De todos es sabido que la margarita es la mejor de todas las herramientas esclarecedoras de dudas cuando no estás en altamar. Todos o casi todos hemos cogido alguna vez de niños una y nos hemos puesto con el manido “me quiere, no me quiere; me quiere, no me quiere…”, pero el abominable personaje que se aparecía en esa breve cuasi pesadilla, las usaba de manera singular; no había síes ni noes tallados en los pétalos y el individuo las arrancaba a su antojo, sin ton ni son, como cuando una tormenta perfecta menea a su ritmo y al azar el cascarón donde navegamos, pero con un claro objetivo: no fallar.

Enemigo del fallo, pero no por perfeccionista, en lo que a su persona se refiere, fue dejando tiradas una cuantía enorme de bellas margaritas porque ninguna ejecutaba la claridad con la redundancia que él quería para sí mismo. De esta manera, despobló un bello jardín buscando y rebuscado la que actuara o se conjugara en el futuro, como bola de cristal.
Dicen que a la tercera va la vencida y al alcanzar la última margarita y tras despoblarla casi en su totalidad, creyó dar en la tecla… Pobre ingenuo, ha devastado todo el jardín, habita un desértico lugar y ha destrozado la belleza de un paraíso y aún así se cree acertante del pleno al 15 cuando se ha llevado la pedrea y con malas artes.

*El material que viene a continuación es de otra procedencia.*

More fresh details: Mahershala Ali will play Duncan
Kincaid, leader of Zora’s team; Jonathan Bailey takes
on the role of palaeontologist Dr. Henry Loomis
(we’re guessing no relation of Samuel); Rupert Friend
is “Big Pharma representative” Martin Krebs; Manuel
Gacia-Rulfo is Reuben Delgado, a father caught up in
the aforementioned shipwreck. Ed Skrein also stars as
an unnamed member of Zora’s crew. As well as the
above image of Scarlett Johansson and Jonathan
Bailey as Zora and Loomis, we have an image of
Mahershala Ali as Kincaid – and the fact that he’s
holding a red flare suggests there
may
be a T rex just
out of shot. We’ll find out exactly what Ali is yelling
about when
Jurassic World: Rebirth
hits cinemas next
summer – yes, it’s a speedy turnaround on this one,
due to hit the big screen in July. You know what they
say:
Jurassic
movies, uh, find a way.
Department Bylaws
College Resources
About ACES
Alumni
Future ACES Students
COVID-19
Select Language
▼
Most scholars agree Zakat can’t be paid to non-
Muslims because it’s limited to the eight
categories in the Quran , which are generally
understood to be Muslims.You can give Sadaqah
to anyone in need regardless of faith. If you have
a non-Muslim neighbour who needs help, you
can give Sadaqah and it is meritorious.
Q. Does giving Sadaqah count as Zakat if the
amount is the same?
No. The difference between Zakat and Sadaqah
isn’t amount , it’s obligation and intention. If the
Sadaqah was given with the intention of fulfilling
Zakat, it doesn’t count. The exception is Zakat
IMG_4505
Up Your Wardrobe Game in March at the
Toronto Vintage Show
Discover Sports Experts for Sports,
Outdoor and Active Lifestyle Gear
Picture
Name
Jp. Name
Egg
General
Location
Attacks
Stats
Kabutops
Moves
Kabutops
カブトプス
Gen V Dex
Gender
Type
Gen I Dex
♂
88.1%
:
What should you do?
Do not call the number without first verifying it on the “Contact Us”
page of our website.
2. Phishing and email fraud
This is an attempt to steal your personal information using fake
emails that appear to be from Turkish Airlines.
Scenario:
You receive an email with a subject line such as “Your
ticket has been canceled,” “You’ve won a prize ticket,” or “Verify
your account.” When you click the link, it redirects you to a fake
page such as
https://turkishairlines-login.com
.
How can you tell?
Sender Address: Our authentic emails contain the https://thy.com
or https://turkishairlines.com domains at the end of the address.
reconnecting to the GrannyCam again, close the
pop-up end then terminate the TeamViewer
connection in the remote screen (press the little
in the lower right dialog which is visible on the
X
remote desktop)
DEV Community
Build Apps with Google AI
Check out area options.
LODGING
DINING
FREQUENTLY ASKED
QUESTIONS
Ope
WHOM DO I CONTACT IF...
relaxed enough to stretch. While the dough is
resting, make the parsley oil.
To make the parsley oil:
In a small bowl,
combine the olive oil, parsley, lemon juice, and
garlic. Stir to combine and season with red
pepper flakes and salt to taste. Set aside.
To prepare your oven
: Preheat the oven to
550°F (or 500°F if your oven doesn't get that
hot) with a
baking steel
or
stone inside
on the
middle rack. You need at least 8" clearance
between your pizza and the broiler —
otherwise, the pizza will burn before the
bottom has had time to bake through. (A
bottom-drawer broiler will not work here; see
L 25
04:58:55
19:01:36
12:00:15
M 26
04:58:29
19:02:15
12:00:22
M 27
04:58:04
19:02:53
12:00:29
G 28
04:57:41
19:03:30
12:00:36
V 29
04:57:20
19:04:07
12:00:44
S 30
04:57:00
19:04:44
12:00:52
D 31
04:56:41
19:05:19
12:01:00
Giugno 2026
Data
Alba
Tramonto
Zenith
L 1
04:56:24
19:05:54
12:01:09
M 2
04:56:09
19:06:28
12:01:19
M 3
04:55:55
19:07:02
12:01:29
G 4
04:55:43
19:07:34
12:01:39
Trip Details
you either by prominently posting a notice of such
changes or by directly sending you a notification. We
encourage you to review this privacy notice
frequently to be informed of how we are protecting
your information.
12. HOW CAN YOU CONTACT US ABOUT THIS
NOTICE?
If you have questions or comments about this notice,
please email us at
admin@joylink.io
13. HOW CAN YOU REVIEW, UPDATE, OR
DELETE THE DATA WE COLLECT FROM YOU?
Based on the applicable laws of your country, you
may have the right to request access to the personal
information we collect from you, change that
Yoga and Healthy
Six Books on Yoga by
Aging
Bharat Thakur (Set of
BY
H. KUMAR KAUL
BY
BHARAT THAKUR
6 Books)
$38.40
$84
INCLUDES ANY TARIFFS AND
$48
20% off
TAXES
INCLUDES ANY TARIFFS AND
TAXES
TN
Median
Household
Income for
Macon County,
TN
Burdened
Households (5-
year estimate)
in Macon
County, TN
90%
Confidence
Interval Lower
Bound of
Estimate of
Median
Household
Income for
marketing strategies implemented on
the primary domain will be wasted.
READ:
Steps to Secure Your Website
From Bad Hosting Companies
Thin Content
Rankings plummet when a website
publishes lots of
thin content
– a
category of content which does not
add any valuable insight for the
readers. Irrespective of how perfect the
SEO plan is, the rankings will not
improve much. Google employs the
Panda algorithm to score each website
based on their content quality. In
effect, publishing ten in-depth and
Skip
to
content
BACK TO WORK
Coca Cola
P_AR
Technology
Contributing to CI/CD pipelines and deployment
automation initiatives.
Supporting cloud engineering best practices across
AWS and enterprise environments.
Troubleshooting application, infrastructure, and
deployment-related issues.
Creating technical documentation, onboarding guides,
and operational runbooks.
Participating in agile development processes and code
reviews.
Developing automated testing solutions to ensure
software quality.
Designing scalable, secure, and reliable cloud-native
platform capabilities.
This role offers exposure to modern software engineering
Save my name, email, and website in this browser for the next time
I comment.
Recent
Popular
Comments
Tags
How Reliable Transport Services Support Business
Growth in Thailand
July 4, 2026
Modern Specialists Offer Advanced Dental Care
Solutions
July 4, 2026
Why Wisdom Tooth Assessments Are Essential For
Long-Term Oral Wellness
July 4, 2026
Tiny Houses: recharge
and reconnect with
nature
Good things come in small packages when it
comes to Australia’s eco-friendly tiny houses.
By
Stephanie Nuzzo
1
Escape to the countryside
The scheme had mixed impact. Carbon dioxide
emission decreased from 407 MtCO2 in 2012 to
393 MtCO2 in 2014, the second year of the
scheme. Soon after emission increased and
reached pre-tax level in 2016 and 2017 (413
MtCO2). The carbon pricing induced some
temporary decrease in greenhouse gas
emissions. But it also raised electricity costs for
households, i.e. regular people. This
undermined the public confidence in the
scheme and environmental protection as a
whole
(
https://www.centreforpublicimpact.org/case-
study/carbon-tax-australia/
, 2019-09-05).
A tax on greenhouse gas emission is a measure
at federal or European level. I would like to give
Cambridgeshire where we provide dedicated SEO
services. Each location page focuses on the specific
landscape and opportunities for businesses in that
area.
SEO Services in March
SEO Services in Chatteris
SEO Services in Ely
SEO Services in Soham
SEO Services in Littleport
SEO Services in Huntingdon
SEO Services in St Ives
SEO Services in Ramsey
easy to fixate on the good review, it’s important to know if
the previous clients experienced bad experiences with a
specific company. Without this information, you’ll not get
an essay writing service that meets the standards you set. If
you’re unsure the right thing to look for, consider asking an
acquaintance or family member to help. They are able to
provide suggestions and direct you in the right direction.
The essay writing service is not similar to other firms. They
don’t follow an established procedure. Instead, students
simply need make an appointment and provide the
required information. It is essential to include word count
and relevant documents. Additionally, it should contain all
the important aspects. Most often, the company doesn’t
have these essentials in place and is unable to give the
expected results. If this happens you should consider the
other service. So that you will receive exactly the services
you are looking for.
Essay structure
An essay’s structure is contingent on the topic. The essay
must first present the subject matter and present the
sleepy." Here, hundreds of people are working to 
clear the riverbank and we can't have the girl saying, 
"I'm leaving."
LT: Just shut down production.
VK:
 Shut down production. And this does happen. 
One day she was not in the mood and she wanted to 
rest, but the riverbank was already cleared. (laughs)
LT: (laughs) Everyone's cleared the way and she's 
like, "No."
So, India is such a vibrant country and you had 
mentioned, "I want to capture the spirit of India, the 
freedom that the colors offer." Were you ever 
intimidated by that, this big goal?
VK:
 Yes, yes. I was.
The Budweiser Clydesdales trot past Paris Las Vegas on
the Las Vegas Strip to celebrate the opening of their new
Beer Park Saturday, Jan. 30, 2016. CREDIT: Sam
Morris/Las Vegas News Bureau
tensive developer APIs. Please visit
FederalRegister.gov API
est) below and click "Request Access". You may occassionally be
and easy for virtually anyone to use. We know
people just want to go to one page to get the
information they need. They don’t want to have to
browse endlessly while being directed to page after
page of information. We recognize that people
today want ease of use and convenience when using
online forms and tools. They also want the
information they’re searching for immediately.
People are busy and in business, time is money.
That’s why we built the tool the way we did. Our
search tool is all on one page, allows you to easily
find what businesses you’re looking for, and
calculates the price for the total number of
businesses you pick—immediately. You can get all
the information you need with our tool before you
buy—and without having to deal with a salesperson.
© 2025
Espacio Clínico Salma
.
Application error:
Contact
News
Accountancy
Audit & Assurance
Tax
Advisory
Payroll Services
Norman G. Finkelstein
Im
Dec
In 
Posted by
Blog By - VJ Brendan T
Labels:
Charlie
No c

Por suerte, la primavera siempre vuelve y volverán a nacer nuevas margaritas y del individuo quedará tan solo el recuerdo, al igual que del sueño que os acabo de contar mientras brindo con mis fantasmas por un futuro radiante, un horizonte claro y un oleaje puro, cristalino, brillante que nos lleve a parajes y tesoros incontables.